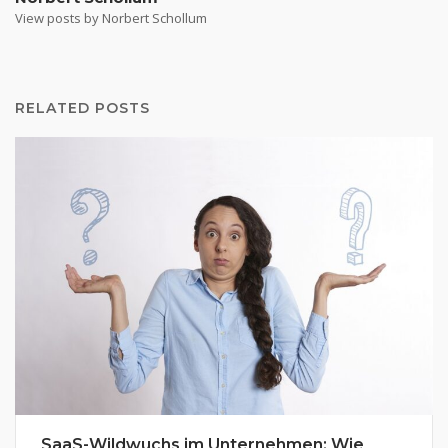
View posts by Norbert Schollum
RELATED POSTS
SaaS-Wildwuchs im Unternehmen: Wie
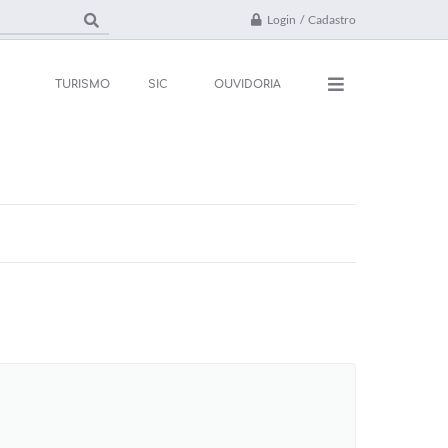
Login / Cadastro
TURISMO
SIC
OUVIDORIA
ações
Contato
rsos e Processos
FAQ
ivos
ones Úteis
l
da
 Oficial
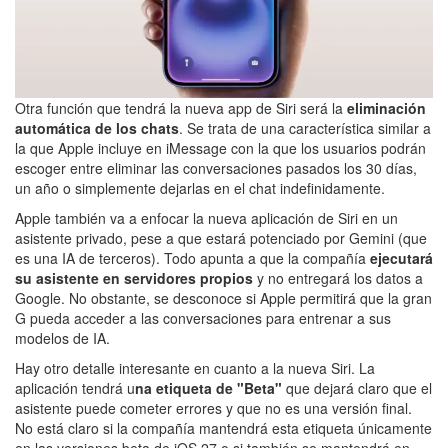
Otra función que tendrá la nueva app de Siri será la
eliminación
automática de los chats
. Se trata de una característica similar a
la que Apple incluye en iMessage con la que los usuarios podrán
escoger entre eliminar las conversaciones pasados los 30 días,
un año o simplemente dejarlas en el chat indefinidamente.
Apple también va a enfocar la nueva aplicación de Siri en un
asistente privado, pese a que estará potenciado por Gemini (que
es una IA de terceros). Todo apunta a que la compañía
ejecutará
su asistente en servidores propios
y no entregará los datos a
Google. No obstante, se desconoce si Apple permitirá que la gran
G pueda acceder a las conversaciones para entrenar a sus
modelos de IA.
Hay otro detalle interesante en cuanto a la nueva Siri. La
aplicación tendrá u
na etiqueta de "Beta"
que dejará claro que el
asistente puede cometer errores y que no es una versión final.
No está claro si la compañía mantendrá esta etiqueta únicamente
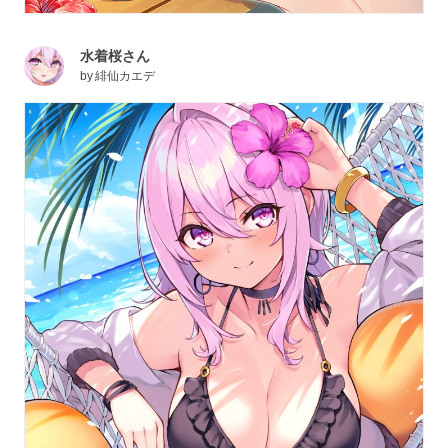
水着桜さん
by
緋仙カエデ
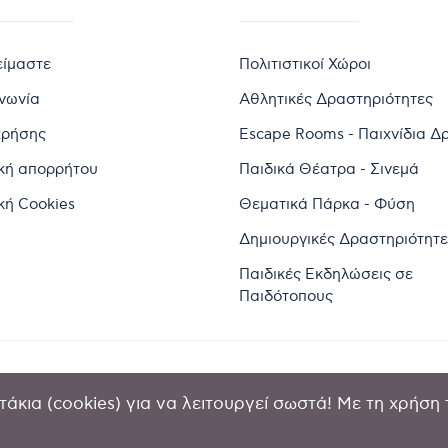
είμαστε
Πολιτιστικοί Χώροι
ινωνία
Αθλητικές Δραστηριότητες
χρήσης
Escape Rooms - Παιχνίδια Δ
ική απορρήτου
Παιδικά Θέατρα - Σινεμά
κή Cookies
Θεματικά Πάρκα - Φύση
Δημιουργικές Δραστηριότητε
Παιδικές Εκδηλώσεις σε
Παιδότοπους
άκια (cookies) για να λειτουργεί σωστά! Με τη χρήση 
2024 by Goldensites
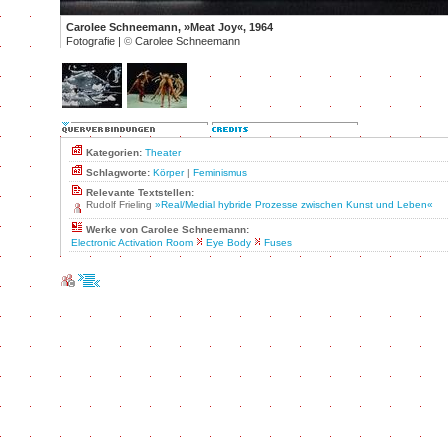
Carolee Schneemann, »Meat Joy«, 1964
Fotografie |
©
Carolee Schneemann
Kategorien:
Theater
Schlagworte:
Körper
|
Feminismus
Relevante Textstellen:
Rudolf Frieling
»Real/Medial hybride Prozesse zwischen Kunst und Leben«
Werke von Carolee Schneemann:
Electronic Activation Room
Eye Body
Fuses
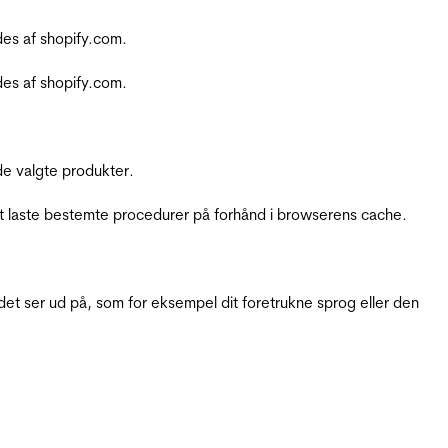
es af shopify.com.
es af shopify.com.
e valgte produkter.
t laste bestemte procedurer på forhånd i browserens cache.
t ser ud på, som for eksempel dit foretrukne sprog eller den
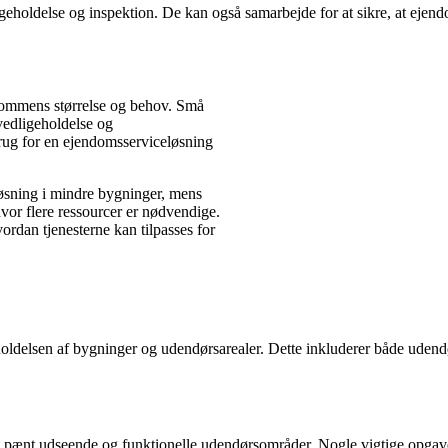
eholdelse og inspektion. De kan også samarbejde for at sikre, at ejen
dommens størrelse og behov. Små
edligeholdelse og
ug for en ejendomsserviceløsning
øsning i mindre bygninger, mens
vor flere ressourcer er nødvendige.
ordan tjenesterne kan tilpasses for
holdelsen af bygninger og udendørsarealer. Dette inkluderer både udend
et pænt udseende og funktionelle udendørsområder. Nogle vigtige opgave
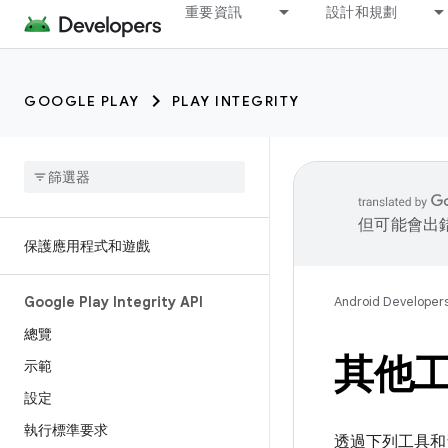
重要資訊
設計和規劃
GOOGLE PLAY
PLAY INTEGRITY
但可能會出
保護應用程式和遊戲
Google Play Integrity API
Android Developer
總覽
其他
示範
設定
執行標準要求
透過下列工具和資源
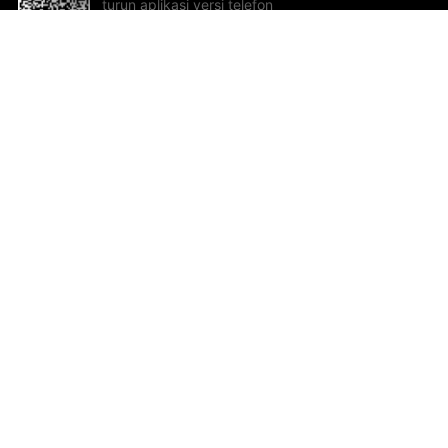
turun aplikasi versi telefon
bimbit!
Bantuan dan Maklum Balas
Te
Cadangan dan maklum balas
Se
Hu
Al
ted.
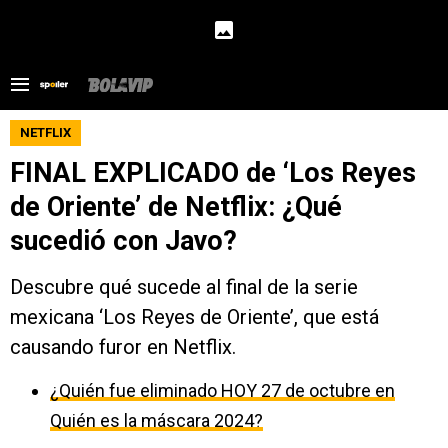
NETFLIX
FINAL EXPLICADO de ‘Los Reyes
de Oriente’ de Netflix: ¿Qué
sucedió con Javo?
Descubre qué sucede al final de la serie
mexicana ‘Los Reyes de Oriente’, que está
causando furor en Netflix.
¿Quién fue eliminado HOY 27 de octubre en
Quién es la máscara 2024?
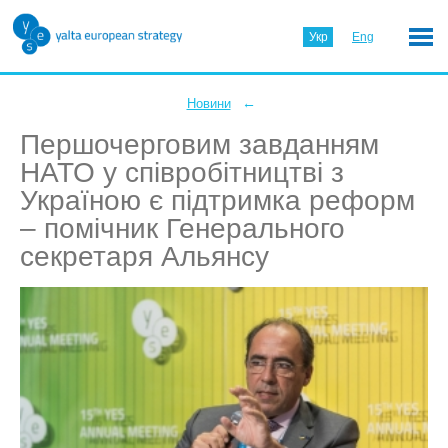
Укр
Eng
←
Новини
Першочерговим завданням
НАТО у співробітництві з
Україною є підтримка реформ
– помічник Генерального
секретаря Альянсу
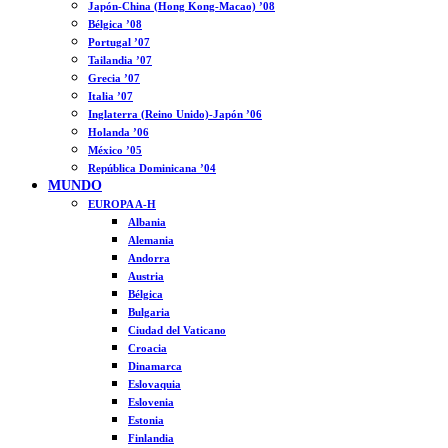
Japón-China (Hong Kong-Macao) ’08
Bélgica ’08
Portugal ’07
Tailandia ’07
Grecia ’07
Italia ’07
Inglaterra (Reino Unido)-Japón ’06
Holanda ’06
México ’05
República Dominicana ’04
MUNDO
EUROPA A-H
Albania
Alemania
Andorra
Austria
Bélgica
Bulgaria
Ciudad del Vaticano
Croacia
Dinamarca
Eslovaquia
Eslovenia
Estonia
Finlandia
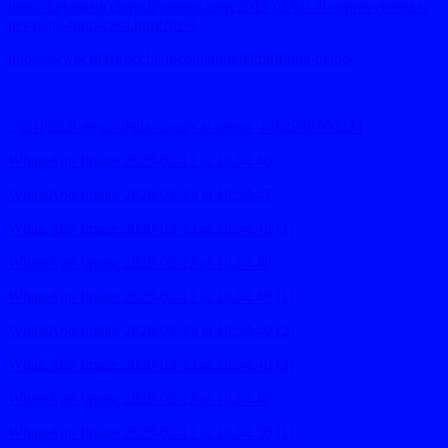
http://dadapasticciona.blogspot.com/2017/03/kit-di-sopravvivenza-
per-papa-fuori-casa.html?m=1
https://www.filastrocche.it/contenuti/dammi-una-mano/
3921833.il-gioco-della-caccia-al-pirata_1462980700234
WhatsApp Image 2020-03-13 at 18.54.46
WhatsApp Image 2020-03-13 at 18.54.47
WhatsApp Image 2020-03-13 at 18.54.48 (1)
WhatsApp Image 2020-03-13 at 18.54.48
WhatsApp Image 2020-03-13 at 18.54.49 (1)
WhatsApp Image 2020-03-13 at 18.54.49 (2)
WhatsApp Image 2020-03-13 at 18.54.49 (3)
WhatsApp Image 2020-03-13 at 18.54.49
WhatsApp Image 2020-03-13 at 18.54.50 (1)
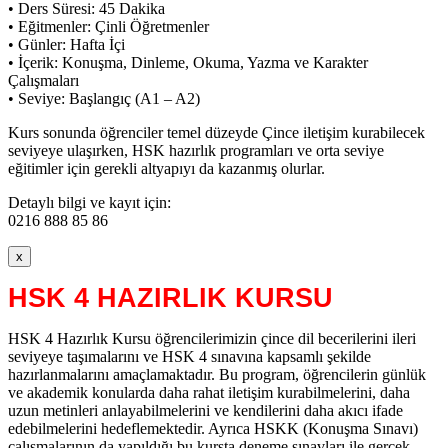
• Ders Süresi: 45 Dakika
• Eğitmenler: Çinli Öğretmenler
• Günler: Hafta İçi
• İçerik: Konuşma, Dinleme, Okuma, Yazma ve Karakter
Çalışmaları
• Seviye: Başlangıç (A1 – A2)
Kurs sonunda öğrenciler temel düzeyde Çince iletişim kurabilecek
seviyeye ulaşırken, HSK hazırlık programları ve orta seviye
eğitimler için gerekli altyapıyı da kazanmış olurlar.
Detaylı bilgi ve kayıt için:
0216 888 85 86
x
HSK 4 HAZIRLIK KURSU
HSK 4 Hazırlık Kursu öğrencilerimizin çince dil becerilerini ileri
seviyeye taşımalarını ve HSK 4 sınavına kapsamlı şekilde
hazırlanmalarını amaçlamaktadır. Bu program, öğrencilerin günlük
ve akademik konularda daha rahat iletişim kurabilmelerini, daha
uzun metinleri anlayabilmelerini ve kendilerini daha akıcı ifade
edebilmelerini hedeflemektedir. Ayrıca HSKK (Konuşma Sınavı)
çalışmalarının da yapıldığı bu kursta deneme sınavları ile gerçek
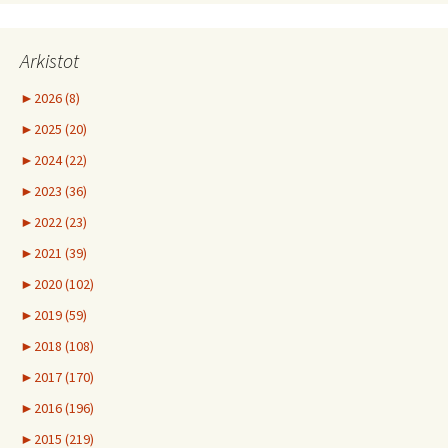
Arkistot
►
2026 (8)
►
2025 (20)
►
2024 (22)
►
2023 (36)
►
2022 (23)
►
2021 (39)
►
2020 (102)
►
2019 (59)
►
2018 (108)
►
2017 (170)
►
2016 (196)
►
2015 (219)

----

- _Exercise aim_: Give exactly the lines above that run from the line with "et pænt udseende" to the line with "HSK 4 HAZIRLIK KURSU", both included, leaving every picture out.

- _Finished exercise_:
et pænt udseende og funktionelle udendørsområder. Nogle vigtige opgave
重要資訊
設計和規劃
GOOGLE PLAY
PLAY INTEGRITY
但可能會出
保護應用程式和遊戲
Google Play Integrity API
Android Developer
總覽
其他
示範
設定
執行標準要求
透過下列工具和資源
turun aplikasi versi telefon
bimbit!
Bantuan dan Maklum Balas
Te
Cadangan dan maklum balas
Se
Hu
Al
ted.
NETFLIX
FINAL EXPLICADO de ‘Los Reyes
de Oriente’ de Netflix: ¿Qué
sucedió con Javo?
Descubre qué sucede al final de la serie
mexicana ‘Los Reyes de Oriente’, que está
causando furor en Netflix.
¿Quién fue eliminado HOY 27 de octubre en
Quién es la máscara 2024?
Укр
Eng
←
Новини
Першочерговим завданням
НАТО у співробітництві з
Україною є підтримка реформ
– помічник Генерального
секретаря Альянсу
Japón-China (Hong Kong-Macao) ’08
Bélgica ’08
Portugal ’07
Tailandia ’07
Grecia ’07
Italia ’07
Inglaterra (Reino Unido)-Japón ’06
Holanda ’06
México ’05
República Dominicana ’04
MUNDO
EUROPA A-H
Albania
Alemania
Andorra
Austria
Bélgica
Bulgaria
Ciudad del Vaticano
Croacia
Dinamarca
Eslovaquia
Eslovenia
Estonia
Finlandia
http://dadapasticciona.blogspot.com/2017/03/kit-di-sopravvivenza-
per-papa-fuori-casa.html?m=1
https://www.filastrocche.it/contenuti/dammi-una-mano/
3921833.il-gioco-della-caccia-al-pirata_1462980700234
WhatsApp Image 2020-03-13 at 18.54.46
WhatsApp Image 2020-03-13 at 18.54.47
WhatsApp Image 2020-03-13 at 18.54.48 (1)
WhatsApp Image 2020-03-13 at 18.54.48
WhatsApp Image 2020-03-13 at 18.54.49 (1)
WhatsApp Image 2020-03-13 at 18.54.49 (2)
WhatsApp Image 2020-03-13 at 18.54.49 (3)
WhatsApp Image 2020-03-13 at 18.54.49
WhatsApp Image 2020-03-13 at 18.54.50 (1)
• Ders Süresi: 45 Dakika
• Eğitmenler: Çinli Öğretmenler
• Günler: Hafta İçi
• İçerik: Konuşma, Dinleme, Okuma, Yazma ve Karakter
Çalışmaları
• Seviye: Başlangıç (A1 – A2)
Kurs sonunda öğrenciler temel düzeyde Çince iletişim kurabilecek
seviyeye ulaşırken, HSK hazırlık programları ve orta seviye
eğitimler için gerekli altyapıyı da kazanmış olurlar.
Detaylı bilgi ve kayıt için:
0216 888 85 86
x
HSK 4 HAZIRLIK KURSU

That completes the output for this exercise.